About this exercise
Could you repeat all of the entries word for word, minus any pictures?
[[ Material for the task open ]]
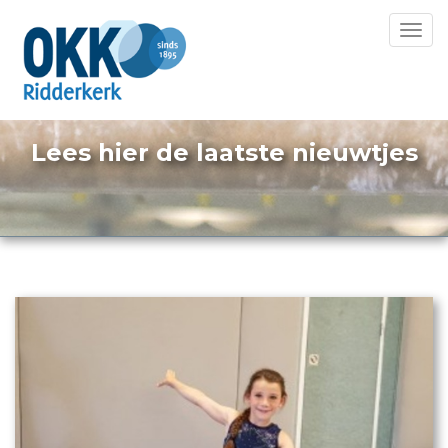
Toggl
navig
Lees hier de laatste nieuwtjes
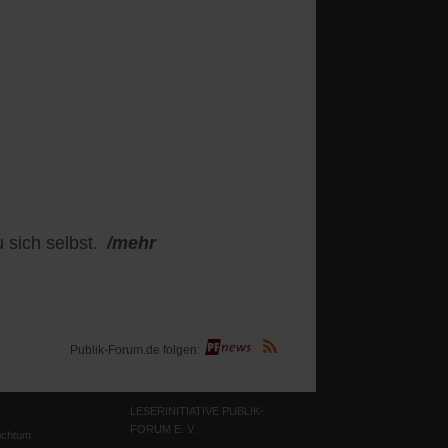
sich selbst.
/mehr
(Öffnet
Publik-Forum.de folgen:
in
einem
neuen
Tab)
LESERINITIATIVE PUBLIK-
FORUM E. V.
ichtum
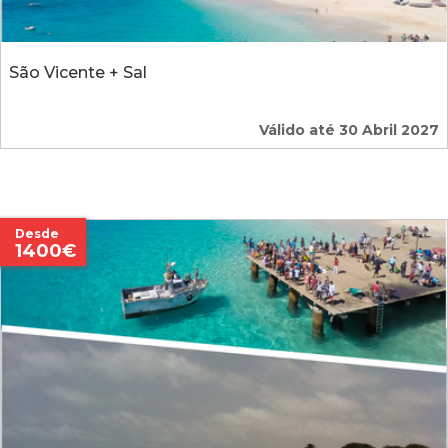
São Vicente + Sal
Válido até 30 Abril 2027
Desde
1400€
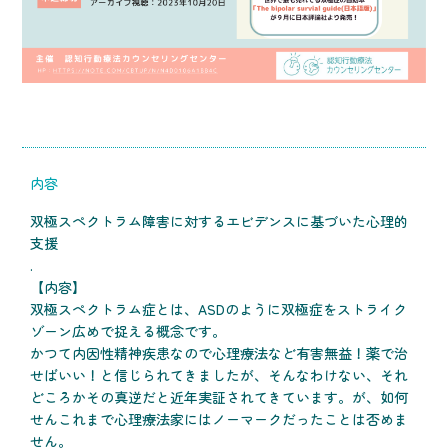
内容
双極スペクトラム障害に対するエビデンスに基づいた心理的
支援
.
【内容】
双極スペクトラム症とは、ASDのように双極症をストライク
ゾーン広めで捉える概念です。
かつて内因性精神疾患なので心理療法など有害無益！薬で治
せばいい！と信じられてきましたが、そんなわけない、それ
どころかその真逆だと近年実証されてきています。が、如何
せんこれまで心理療法家にはノーマークだったことは否めま
せん。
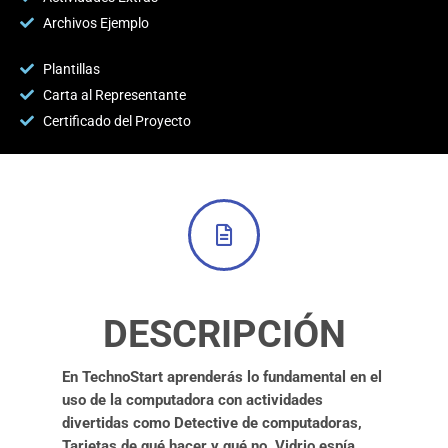
Archivos Ejemplo
Plantillas
Carta al Representante
Certificado del Proyecto
DESCRIPCIÓN
En TechnoStart aprenderás lo fundamental en el
uso de la computadora con actividades
divertidas como Detective de computadoras,
Tarjetas de qué hacer y qué no, Vidrio espía,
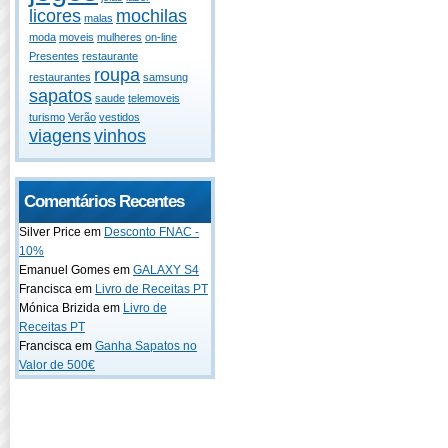
licores
mochilas
malas
moda
moveis
mulheres
on-line
Presentes
restaurante
roupa
restaurantes
samsung
sapatos
saude
telemoveis
turismo
Verão
vestidos
viagens
vinhos
Comentários Recentes
Silver Price em
Desconto FNAC -
10%
Emanuel Gomes em
GALAXY S4
Francisca em
Livro de Receitas PT
Mónica Brizida em
Livro de
Receitas PT
Francisca em
Ganha Sapatos no
Valor de 500€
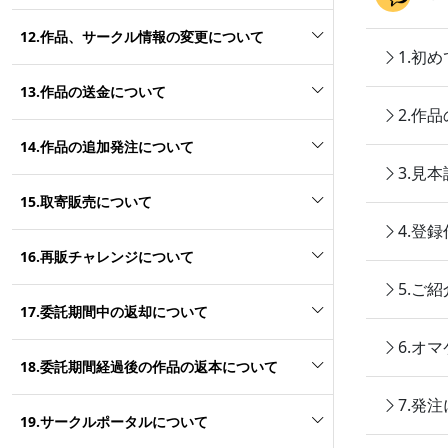
12.作品、サークル情報の変更について
1.初
13.作品の送金について
2.作
14.作品の追加発注について
3.見
15.取寄販売について
4.登
16.再販チャレンジについて
5.ご
17.委託期間中の返却について
6.オ
18.委託期間経過後の作品の返本について
7.発
19.サークルポータルについて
[[ Material for the task closed ]]
Reply to the exercise
Toggl
navig
Lees hier de laatste nieuwtjes
sich selbst.
/mehr
(Öffnet
Publik-Forum.de folgen:
in
einem
neuen
Tab)
LESERINITIATIVE PUBLIK-
FORUM E. V.
ichtum
São Vicente + Sal
Válido até 30 Abril 2027
Desde
1400€
内容
双極スペクトラム障害に対するエビデンスに基づいた心理的
支援
.
【内容】
双極スペクトラム症とは、ASDのように双極症をストライク
ゾーン広めで捉える概念です。
かつて内因性精神疾患なので心理療法など有害無益！薬で治
せばいい！と信じられてきましたが、そんなわけない、それ
どころかその真逆だと近年実証されてきています。が、如何
せんこれまで心理療法家にはノーマークだったことは否めま
せん。
Archivos Ejemplo
Plantillas
Carta al Representante
Certificado del Proyecto
DESCRIPCIÓN
En TechnoStart aprenderás lo fundamental en el
uso de la computadora con actividades
divertidas como Detective de computadoras,
Tarjetas de qué hacer y qué no, Vidrio espía,
licores
mochilas
malas
moda
moveis
mulheres
on-line
Presentes
restaurante
roupa
restaurantes
samsung
sapatos
saude
telemoveis
turismo
Verão
vestidos
viagens
vinhos
Comentários Recentes
Silver Price em
Desconto FNAC -
10%
Emanuel Gomes em
GALAXY S4
Francisca em
Livro de Receitas PT
Mónica Brizida em
Livro de
Receitas PT
Francisca em
Ganha Sapatos no
Valor de 500€
12.作品、サークル情報の変更について
1.初
13.作品の送金について
2.作
14.作品の追加発注について
3.見
15.取寄販売について
4.登
16.再販チャレンジについて
5.ご
17.委託期間中の返却について
6.オ
18.委託期間経過後の作品の返本について
7.発
19.サークルポータルについて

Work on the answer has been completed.